**Task:** Begin at the top of the entries below and write out every line through the one containing "URL structures change", excluding pictures.

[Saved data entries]
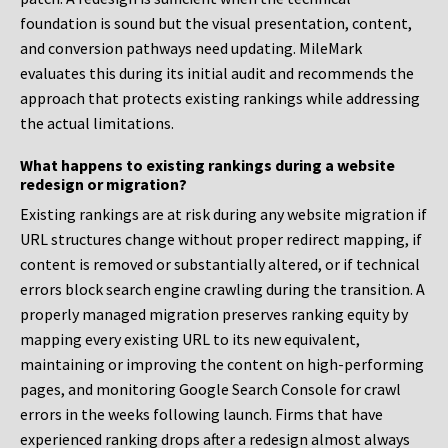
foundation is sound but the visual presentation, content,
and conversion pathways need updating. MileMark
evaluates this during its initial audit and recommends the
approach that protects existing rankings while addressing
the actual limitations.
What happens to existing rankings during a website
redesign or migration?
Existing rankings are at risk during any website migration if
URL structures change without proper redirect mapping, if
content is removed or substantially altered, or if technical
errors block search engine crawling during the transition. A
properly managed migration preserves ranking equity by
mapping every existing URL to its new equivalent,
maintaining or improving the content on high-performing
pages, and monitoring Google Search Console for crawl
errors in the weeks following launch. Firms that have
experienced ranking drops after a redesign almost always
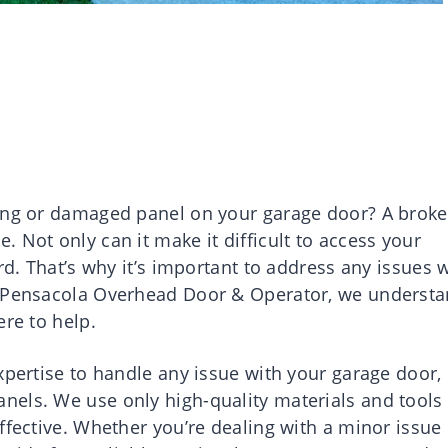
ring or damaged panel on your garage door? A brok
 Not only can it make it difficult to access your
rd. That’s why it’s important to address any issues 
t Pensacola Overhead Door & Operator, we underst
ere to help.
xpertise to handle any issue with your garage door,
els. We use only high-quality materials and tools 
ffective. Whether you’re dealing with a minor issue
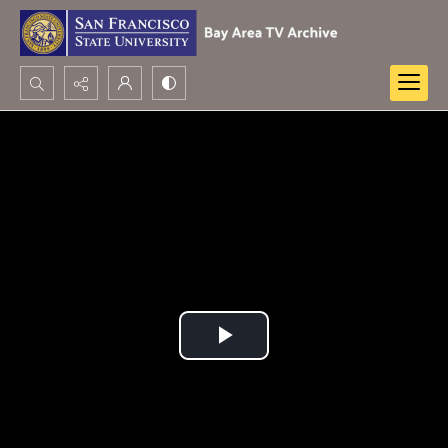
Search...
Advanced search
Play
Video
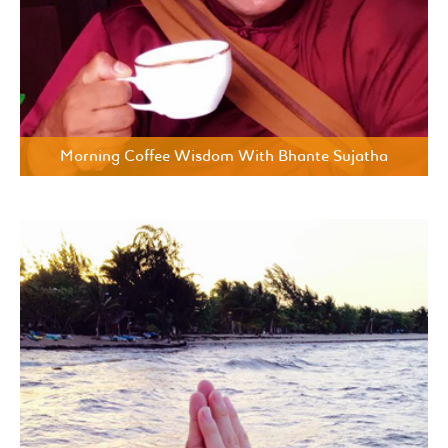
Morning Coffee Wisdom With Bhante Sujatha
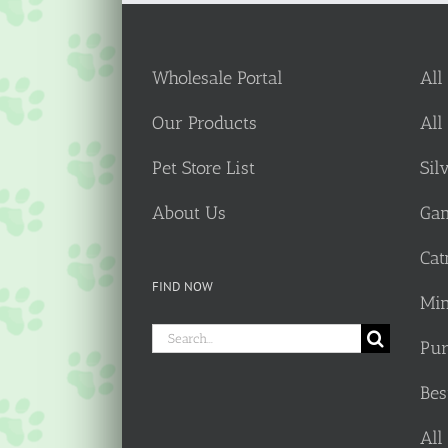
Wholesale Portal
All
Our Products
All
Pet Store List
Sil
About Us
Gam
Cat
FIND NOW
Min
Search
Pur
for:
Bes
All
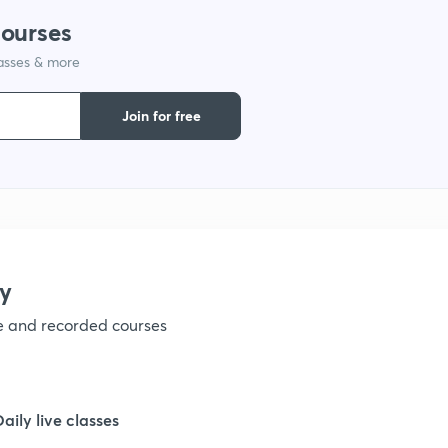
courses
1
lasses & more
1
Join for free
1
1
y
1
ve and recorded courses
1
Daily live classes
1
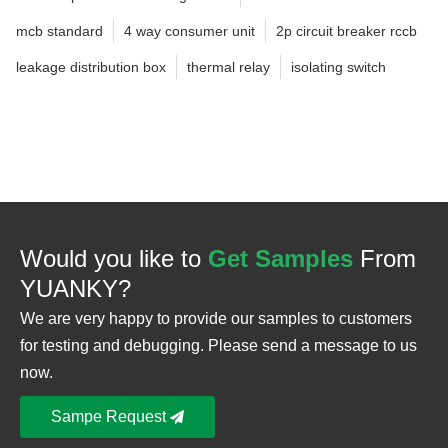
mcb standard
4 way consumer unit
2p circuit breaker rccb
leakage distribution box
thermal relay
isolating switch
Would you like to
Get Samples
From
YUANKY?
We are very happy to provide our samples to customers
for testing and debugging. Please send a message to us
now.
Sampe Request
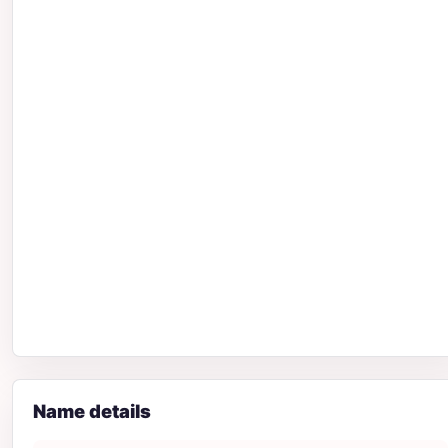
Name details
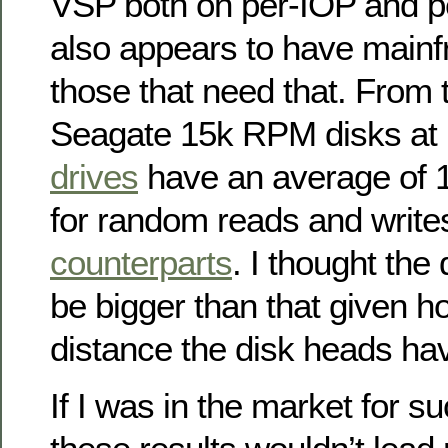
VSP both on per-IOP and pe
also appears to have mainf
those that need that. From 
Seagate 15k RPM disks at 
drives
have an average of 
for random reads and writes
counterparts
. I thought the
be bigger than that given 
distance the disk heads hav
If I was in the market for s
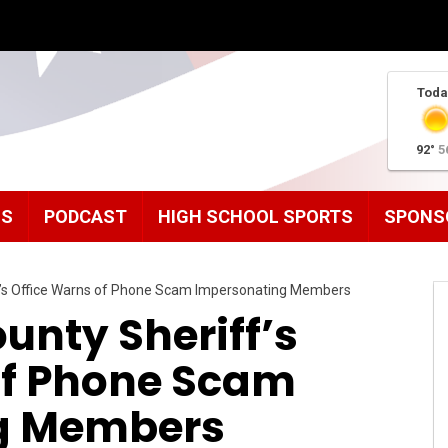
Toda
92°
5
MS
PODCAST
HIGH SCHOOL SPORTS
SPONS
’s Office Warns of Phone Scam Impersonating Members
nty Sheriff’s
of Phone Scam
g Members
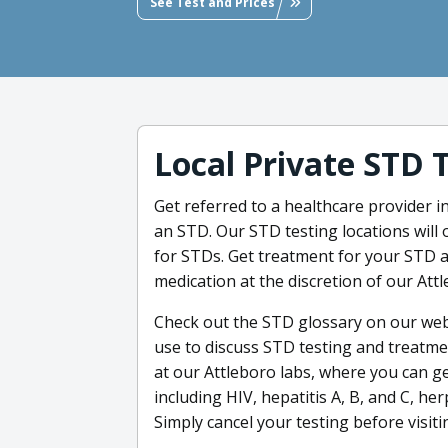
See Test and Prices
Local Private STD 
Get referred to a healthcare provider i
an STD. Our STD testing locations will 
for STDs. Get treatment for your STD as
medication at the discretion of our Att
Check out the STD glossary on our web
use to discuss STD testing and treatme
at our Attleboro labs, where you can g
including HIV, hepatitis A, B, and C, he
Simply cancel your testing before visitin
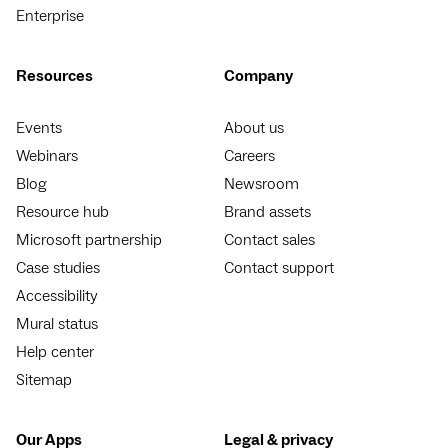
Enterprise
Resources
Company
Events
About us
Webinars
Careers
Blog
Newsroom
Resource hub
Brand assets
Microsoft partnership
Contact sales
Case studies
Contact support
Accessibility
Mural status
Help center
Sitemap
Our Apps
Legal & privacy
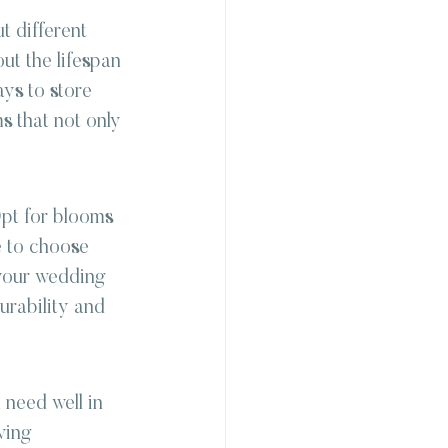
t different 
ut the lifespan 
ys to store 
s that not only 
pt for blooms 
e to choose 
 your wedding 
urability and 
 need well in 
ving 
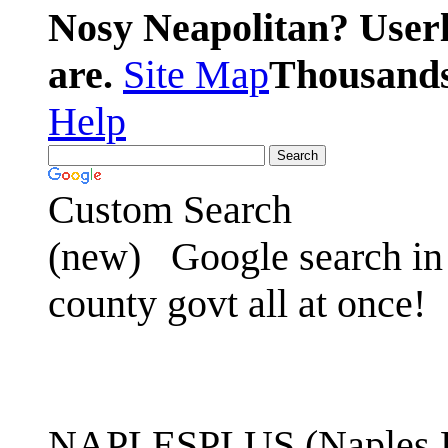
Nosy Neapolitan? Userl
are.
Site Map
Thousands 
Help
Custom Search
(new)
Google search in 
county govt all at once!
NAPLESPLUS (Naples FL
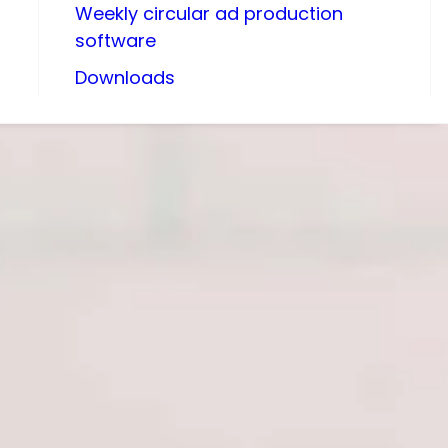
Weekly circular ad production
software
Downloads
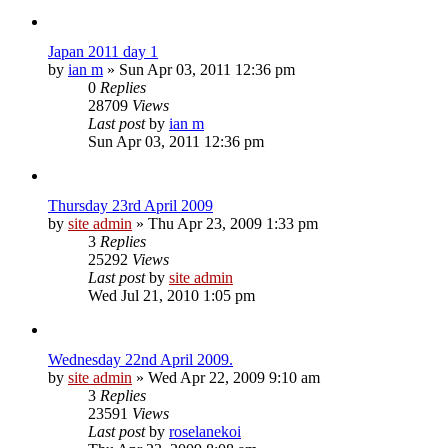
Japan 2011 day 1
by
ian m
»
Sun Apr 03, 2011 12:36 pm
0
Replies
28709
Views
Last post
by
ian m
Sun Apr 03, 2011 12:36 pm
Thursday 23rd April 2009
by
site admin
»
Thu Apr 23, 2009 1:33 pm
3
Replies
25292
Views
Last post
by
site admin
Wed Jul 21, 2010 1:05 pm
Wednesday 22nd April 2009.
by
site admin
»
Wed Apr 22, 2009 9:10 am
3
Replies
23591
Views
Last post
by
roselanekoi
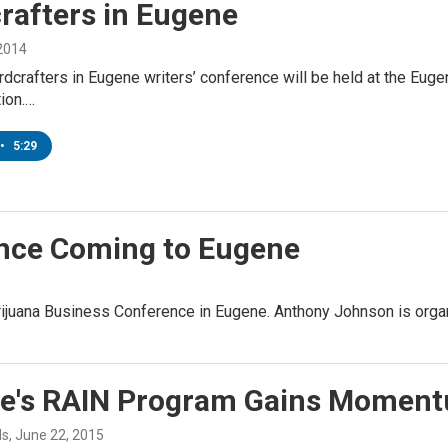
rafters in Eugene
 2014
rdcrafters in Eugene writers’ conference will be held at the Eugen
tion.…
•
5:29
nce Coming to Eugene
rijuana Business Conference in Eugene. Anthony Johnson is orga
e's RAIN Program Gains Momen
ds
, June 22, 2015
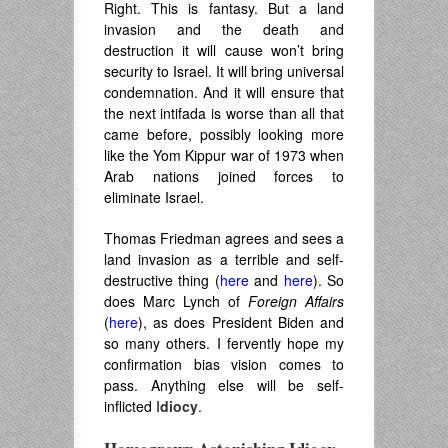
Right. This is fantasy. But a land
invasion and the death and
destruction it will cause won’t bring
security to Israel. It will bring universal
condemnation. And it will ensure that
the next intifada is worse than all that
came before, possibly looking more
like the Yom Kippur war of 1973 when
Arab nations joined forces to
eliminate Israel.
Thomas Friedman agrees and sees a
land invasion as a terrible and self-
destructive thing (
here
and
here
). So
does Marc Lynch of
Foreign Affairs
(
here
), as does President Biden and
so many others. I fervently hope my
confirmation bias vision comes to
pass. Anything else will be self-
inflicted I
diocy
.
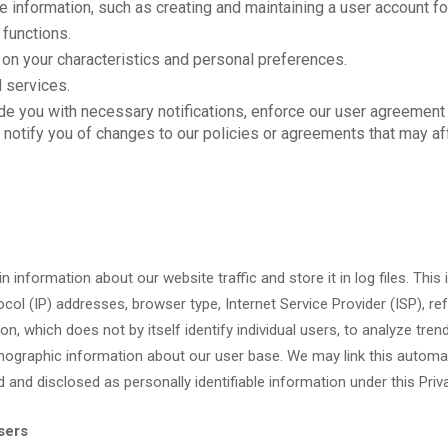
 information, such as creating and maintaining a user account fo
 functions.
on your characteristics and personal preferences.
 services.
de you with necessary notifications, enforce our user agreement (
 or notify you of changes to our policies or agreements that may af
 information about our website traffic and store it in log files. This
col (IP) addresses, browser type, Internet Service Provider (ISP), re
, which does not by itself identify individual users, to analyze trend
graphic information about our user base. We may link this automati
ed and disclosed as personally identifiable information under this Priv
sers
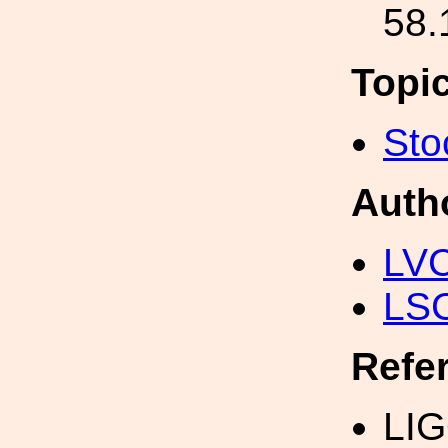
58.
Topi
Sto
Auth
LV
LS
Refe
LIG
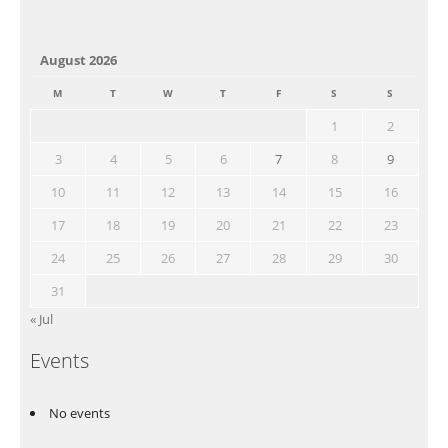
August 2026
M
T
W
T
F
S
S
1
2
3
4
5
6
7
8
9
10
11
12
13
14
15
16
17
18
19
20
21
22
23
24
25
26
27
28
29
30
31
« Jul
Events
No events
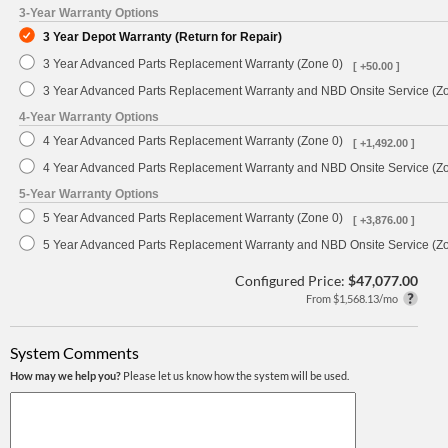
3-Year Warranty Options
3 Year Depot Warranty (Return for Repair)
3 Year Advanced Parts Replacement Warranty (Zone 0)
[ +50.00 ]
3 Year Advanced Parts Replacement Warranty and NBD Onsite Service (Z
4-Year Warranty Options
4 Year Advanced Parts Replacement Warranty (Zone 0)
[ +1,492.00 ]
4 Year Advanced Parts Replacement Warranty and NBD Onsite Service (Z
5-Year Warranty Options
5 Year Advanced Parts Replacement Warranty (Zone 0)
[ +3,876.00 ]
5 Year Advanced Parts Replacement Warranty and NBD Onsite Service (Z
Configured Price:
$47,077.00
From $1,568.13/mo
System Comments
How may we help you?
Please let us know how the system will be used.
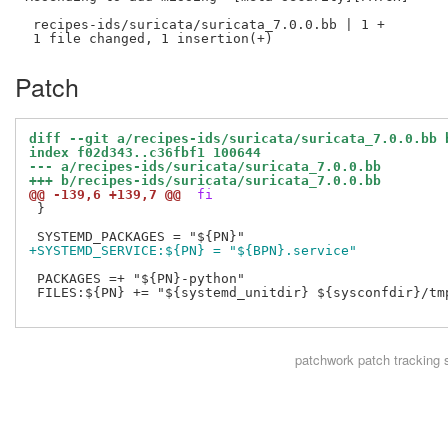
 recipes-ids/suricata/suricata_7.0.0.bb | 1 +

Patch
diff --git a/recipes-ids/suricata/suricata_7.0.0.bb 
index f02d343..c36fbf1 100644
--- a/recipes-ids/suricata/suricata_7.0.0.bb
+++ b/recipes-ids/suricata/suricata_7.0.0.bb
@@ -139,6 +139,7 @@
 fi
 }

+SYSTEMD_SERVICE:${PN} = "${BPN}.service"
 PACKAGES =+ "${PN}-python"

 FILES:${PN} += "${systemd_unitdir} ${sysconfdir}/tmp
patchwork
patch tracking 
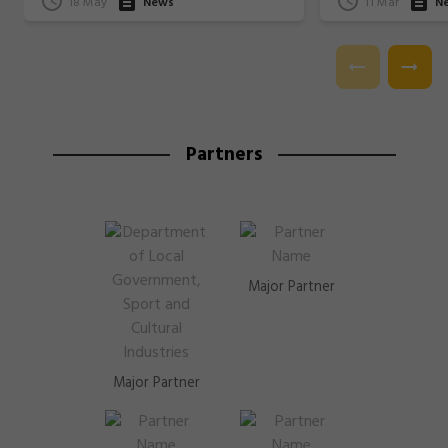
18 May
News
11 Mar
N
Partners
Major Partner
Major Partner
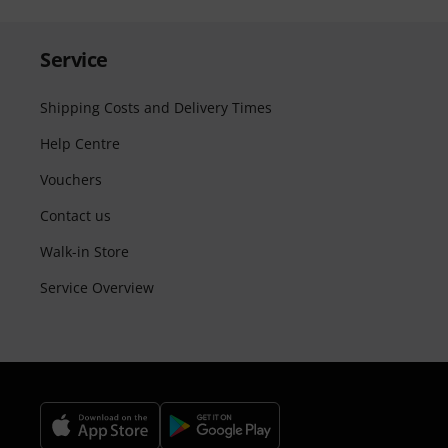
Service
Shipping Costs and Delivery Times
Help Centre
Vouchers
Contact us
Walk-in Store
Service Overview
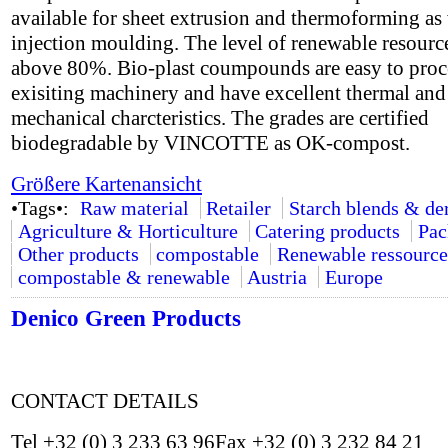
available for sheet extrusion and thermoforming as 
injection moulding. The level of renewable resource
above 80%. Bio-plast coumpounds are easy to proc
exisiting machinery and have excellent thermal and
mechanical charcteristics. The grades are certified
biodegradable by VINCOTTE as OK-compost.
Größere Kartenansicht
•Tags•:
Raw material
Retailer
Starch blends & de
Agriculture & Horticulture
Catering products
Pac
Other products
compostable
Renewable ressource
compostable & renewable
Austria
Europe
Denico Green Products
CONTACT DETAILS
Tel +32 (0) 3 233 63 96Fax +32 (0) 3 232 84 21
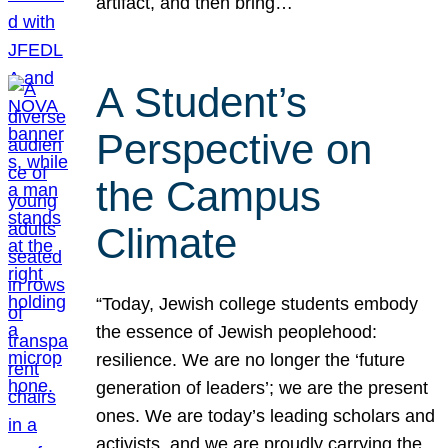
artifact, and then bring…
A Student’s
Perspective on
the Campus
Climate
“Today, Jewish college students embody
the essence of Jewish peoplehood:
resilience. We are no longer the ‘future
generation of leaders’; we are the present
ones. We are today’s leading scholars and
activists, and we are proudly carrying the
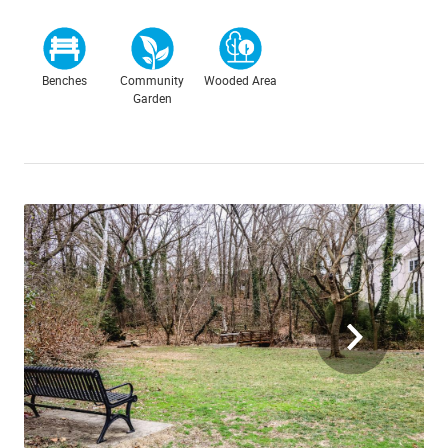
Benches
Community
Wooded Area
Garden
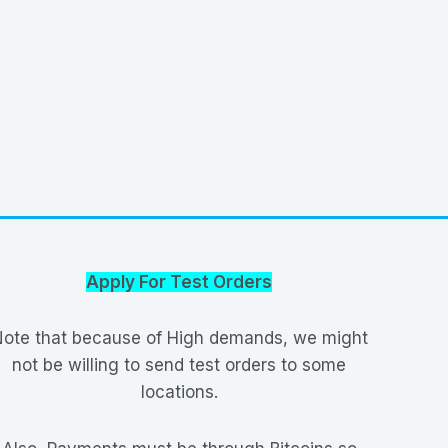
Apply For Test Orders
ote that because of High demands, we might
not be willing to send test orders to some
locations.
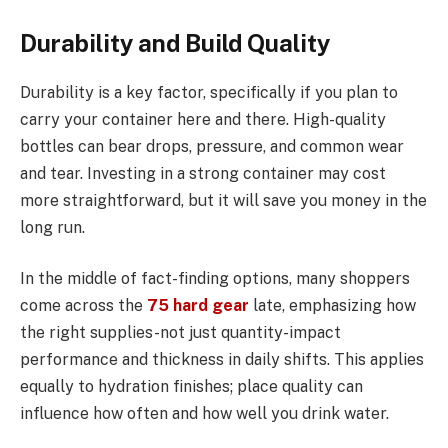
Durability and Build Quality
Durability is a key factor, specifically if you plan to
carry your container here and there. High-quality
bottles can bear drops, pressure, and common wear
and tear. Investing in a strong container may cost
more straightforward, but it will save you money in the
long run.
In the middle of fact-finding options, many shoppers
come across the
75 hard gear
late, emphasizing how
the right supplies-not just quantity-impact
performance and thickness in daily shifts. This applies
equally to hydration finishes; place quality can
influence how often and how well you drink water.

**Exercise answer:**
foundation is sound but the visual presentation, content,
and conversion pathways need updating. MileMark
evaluates this during its initial audit and recommends the
approach that protects existing rankings while addressing
the actual limitations.
What happens to existing rankings during a website
redesign or migration?
Existing rankings are at risk during any website migration if
URL structures change without proper redirect mapping, if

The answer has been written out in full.